The more I work within a Thinking Environment, the more I appreciate the freedom it offers - not just for my students, but for me too.


The more I apply any of the 10 components in class, the happier I feel.

So whenever you hear me saying it's great for my students to learn with a Thinking Environment, I do it for their benefit, raise your eyebrow at me and ask "really?" Then I'll admit that, OK, it's as much about me as my students.


Imagine, you can share responsibility for learning outcomes with the people who are doing the actual job of learning. I don't mean sidestepping your part in pre-thinking and preparing for a lesson. I mean empowering your students to be directly involved in how they participate in their lessons. Why should I stick to a plan simply because I spent time and energy putting it together last night, out of context, alone at home, under the presumption that I know best what my learners need to be doing tomorrow?

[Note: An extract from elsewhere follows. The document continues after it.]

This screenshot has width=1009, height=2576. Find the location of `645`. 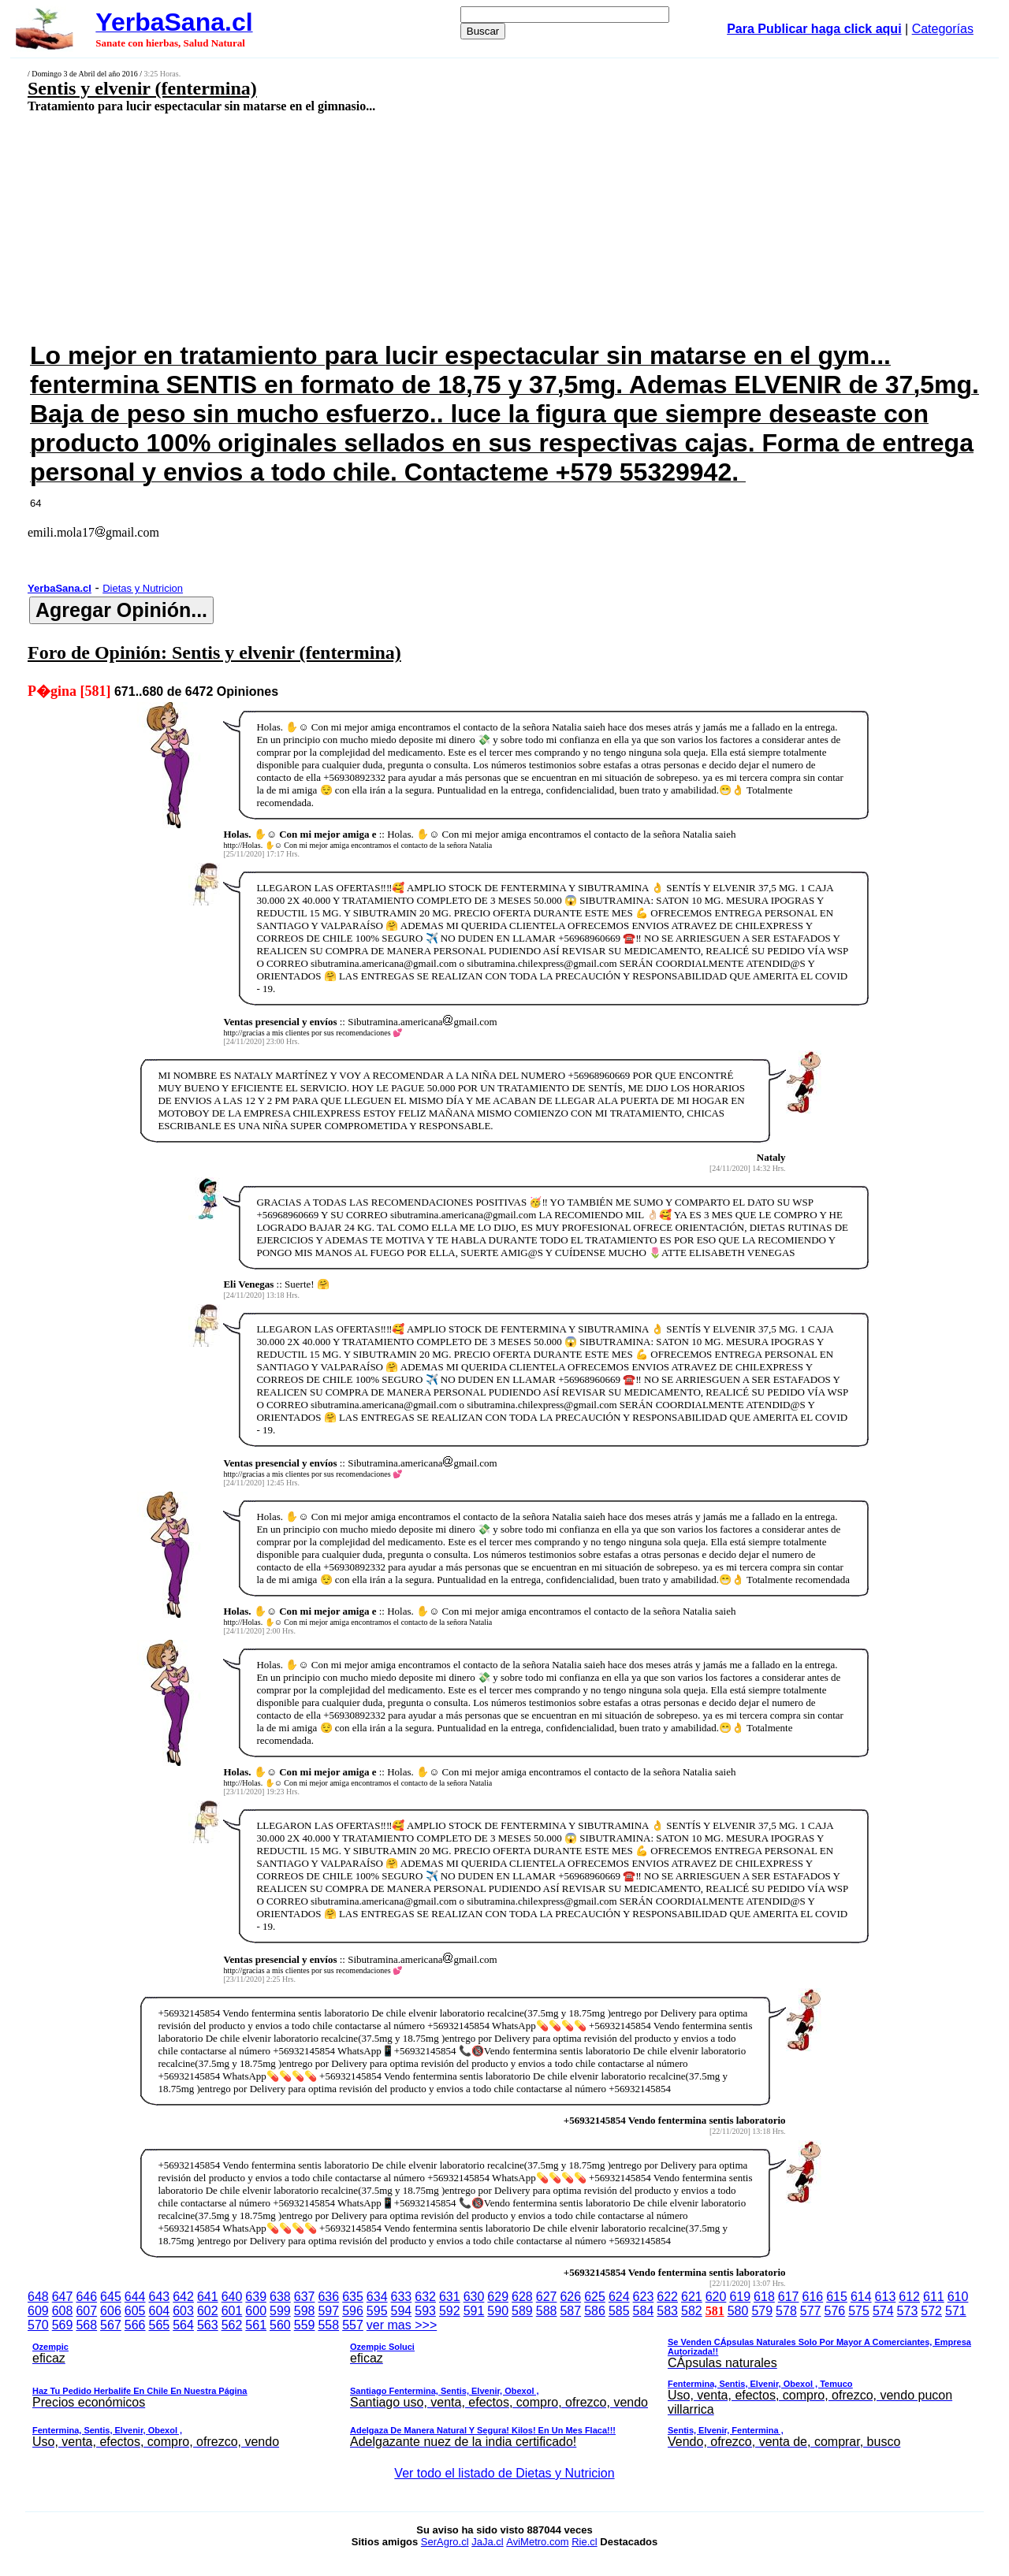 645 is located at coordinates (110, 2296).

Point in case: the other week, mid-lesson plan, we paused to think about the solutions each group had come up with. The students wanted to know what "The Answer" to the exercise was. (There wasn't one). I wondered aloud why they thought their answers were wrong. Most felt they couldn't have come up with the best analysis or used the "right" language.  So, we spontaneously agreed to do the exercise again as a single group. They had a choice of options: a) use a new video clip, b) choose one of the 4 each mini-group had analysed, c) Google a "Perfect Answer" from a "real" advertising agent. Collectively, they went for option b).

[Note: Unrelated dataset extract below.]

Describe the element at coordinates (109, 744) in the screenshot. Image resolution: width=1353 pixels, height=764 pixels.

A brilliant opportunity to experience "Equality" in action - both teacher & students have equal ability to think about something - so I stepped out of the equation,  and gave space for the students to manage the analysis process themselves.  Between them, they demonstrated "Diversity" in the different ways they saw and interpreted the video clip.

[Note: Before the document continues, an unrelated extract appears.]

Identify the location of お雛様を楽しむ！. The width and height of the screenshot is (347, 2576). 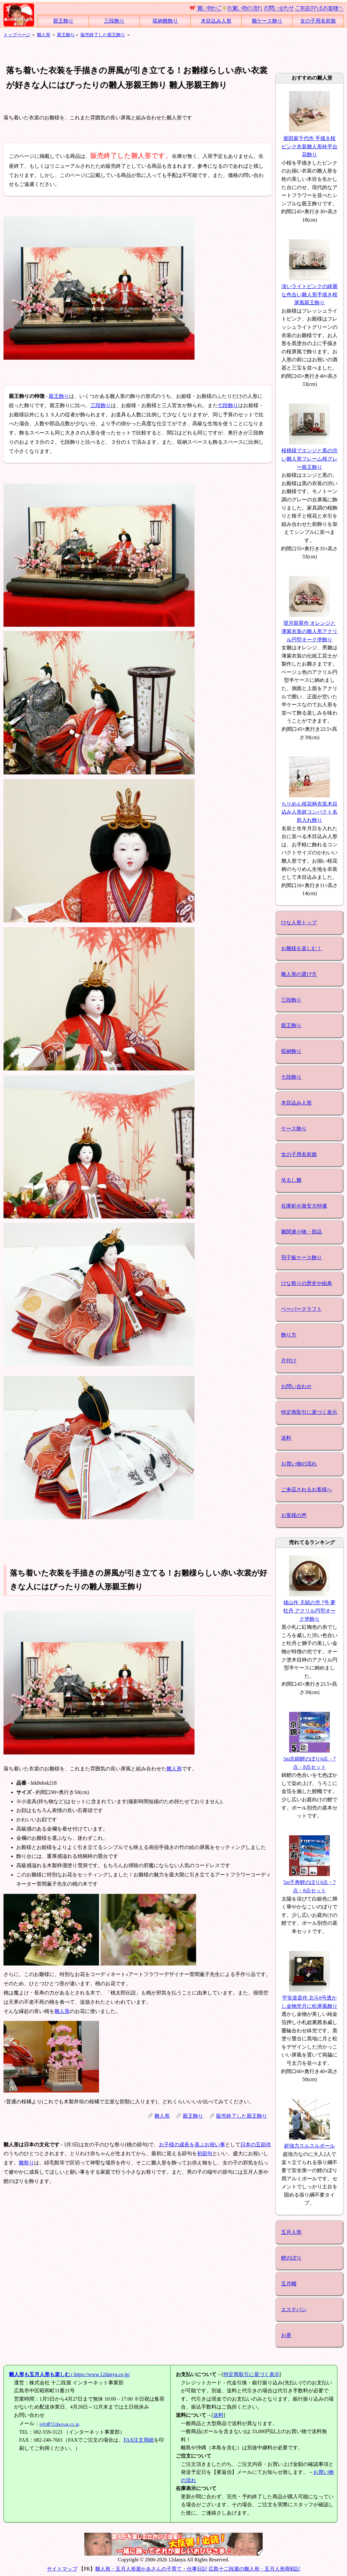 (301, 948).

Once their thoughts had been collected on the flip (by one of the students, who did a really good job of asking probing questions!), they had a pretty thorough analysis of the video. Could an advertising professional have done much better? Maybe. Did they feel they had taken apart the elements relevant to them? Yes. So back to the question, what was wrong with their initial answers? Nothing. How chuffed was I? Extremely! What an excellent feeling to end a lesson with - you see why I can't claim altruism in my job?